Saturday, June 04, 2011

I am very upset at Kansas and Missouri Republicans for failing to do anything about improving jobs and development over the past 5 years–and its getti

I am very upset at Kansas and Missouri Republicans for failing to do anything about improving jobs and development over the past 5 years–and its getting worse.–kAS

The GOP’s (Non)Solution to the Jobs Crisis? Tax Cuts!

http://www.americanprogress.org/issues/2008/09/pdf/supply_side.pdf

The GOP’s prescription for our economic woes is like one of those old bottles of patent medicine you see in museums — dusty, completely ineffective, peddled by hucksters, and probably containing something that will make you even sicker. Nevertheless, this morning’s very dismal jobs report has the GOP reaching for some of that old-time medicine yet again.

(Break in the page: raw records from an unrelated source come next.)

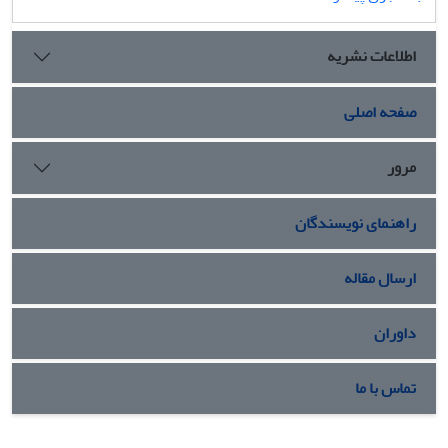
اطلاعات نشریه
صفحه اصلی
مرور
راهنمای نویسندگان
ارسال مقاله
داوران
تماس با ما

House Republicans used this morning’s bad news as an opportunity to call a press conference to trot out their plan for “job creators” (that’s conserva-speak for the wealthy and major corporations). This plan is of course a tired re-hashing of the same old failed policies that drove us deep into recession and debt. Here are the lowlights:

A massive tax cut for the wealthy (the top rate would be cut by almost one-third)
A massive tax cut for corporations (the top rate would be cut by almost one-third)
A permanent loophole to let tax-dodging corporations game the system to avoid paying taxes on their overseas profits
More deregulation
More trade deals
Missing from the plan? Any new ideas or anything that would in fact create jobs for the millions of Americans now out of work. If this so-called plan sounds familiar, it’s because it’s the same “plan” that President George W. Bush had, and it borrows the same massive tax breaks that Rep. Paul Ryan (R-WI) included in his ruinous and extremely unpopular budget plan. Heather Boushey, a senior economist at the Center for American Progress, sums it up like this:

This plan is a rehash of the same unsuccessful plan that led our economy into the Great Recession during the Bush administration. The problem then and now with the top Republican goal of economic policy—to make the top income earners in our society even more incredibly wealthy—is that it undercuts our nation’s prospects for a prosperous future.

We’ve been down this road before, and it didn’t end well.
We certainly haven’t found a cure-all for our economic woes, but we should say no to more snake oil from the GOP.